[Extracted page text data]
════

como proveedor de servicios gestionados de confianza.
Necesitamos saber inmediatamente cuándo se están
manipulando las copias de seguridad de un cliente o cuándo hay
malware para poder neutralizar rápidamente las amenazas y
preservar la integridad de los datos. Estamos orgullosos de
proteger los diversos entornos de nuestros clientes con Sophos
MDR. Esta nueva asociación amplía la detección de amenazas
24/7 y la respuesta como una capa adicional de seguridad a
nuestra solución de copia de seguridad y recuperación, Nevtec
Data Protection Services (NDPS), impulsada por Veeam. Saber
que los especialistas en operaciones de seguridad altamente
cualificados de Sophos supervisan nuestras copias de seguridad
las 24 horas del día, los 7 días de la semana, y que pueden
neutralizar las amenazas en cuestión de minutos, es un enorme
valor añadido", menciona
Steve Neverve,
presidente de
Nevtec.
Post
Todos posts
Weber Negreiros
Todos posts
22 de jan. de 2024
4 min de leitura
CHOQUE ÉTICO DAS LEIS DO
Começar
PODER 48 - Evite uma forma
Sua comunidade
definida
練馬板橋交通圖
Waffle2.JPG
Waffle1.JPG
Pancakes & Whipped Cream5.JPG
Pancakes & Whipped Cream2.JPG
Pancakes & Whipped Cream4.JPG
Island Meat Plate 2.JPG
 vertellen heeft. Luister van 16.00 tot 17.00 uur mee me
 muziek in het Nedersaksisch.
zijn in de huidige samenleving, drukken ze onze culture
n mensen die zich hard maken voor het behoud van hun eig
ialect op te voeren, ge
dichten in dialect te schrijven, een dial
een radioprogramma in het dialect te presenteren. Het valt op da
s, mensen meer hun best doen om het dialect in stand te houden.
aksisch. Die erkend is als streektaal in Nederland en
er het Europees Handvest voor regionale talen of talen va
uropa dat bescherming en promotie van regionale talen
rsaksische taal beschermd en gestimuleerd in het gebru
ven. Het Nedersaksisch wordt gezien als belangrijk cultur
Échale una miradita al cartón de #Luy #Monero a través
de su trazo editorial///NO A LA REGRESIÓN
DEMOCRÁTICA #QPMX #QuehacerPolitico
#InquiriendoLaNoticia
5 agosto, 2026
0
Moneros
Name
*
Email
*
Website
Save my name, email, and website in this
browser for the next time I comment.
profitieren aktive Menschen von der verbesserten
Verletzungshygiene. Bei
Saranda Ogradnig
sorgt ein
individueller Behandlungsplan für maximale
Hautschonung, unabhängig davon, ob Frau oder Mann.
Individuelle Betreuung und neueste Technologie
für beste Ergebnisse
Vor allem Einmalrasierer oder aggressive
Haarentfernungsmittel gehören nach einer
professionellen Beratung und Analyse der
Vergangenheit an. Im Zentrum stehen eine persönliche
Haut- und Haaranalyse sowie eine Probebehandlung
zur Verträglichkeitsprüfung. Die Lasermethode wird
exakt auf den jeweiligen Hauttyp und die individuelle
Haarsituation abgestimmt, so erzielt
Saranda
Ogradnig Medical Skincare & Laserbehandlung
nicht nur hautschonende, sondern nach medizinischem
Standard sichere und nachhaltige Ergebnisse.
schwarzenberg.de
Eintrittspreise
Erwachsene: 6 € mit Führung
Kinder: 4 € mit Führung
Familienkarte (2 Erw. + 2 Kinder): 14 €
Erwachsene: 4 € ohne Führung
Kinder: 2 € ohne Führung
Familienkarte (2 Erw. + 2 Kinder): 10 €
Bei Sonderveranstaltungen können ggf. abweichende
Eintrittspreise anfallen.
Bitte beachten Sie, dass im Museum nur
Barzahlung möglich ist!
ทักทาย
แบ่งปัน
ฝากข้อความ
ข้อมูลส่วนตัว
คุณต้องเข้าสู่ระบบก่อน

════

Which lines of the data above contain "dialect"? Copy each one.

dichten in dialect te schrijven, een dial
een radioprogramma in het dialect te presenteren. Het valt op da
s, mensen meer hun best doen om het dialect in stand te houden.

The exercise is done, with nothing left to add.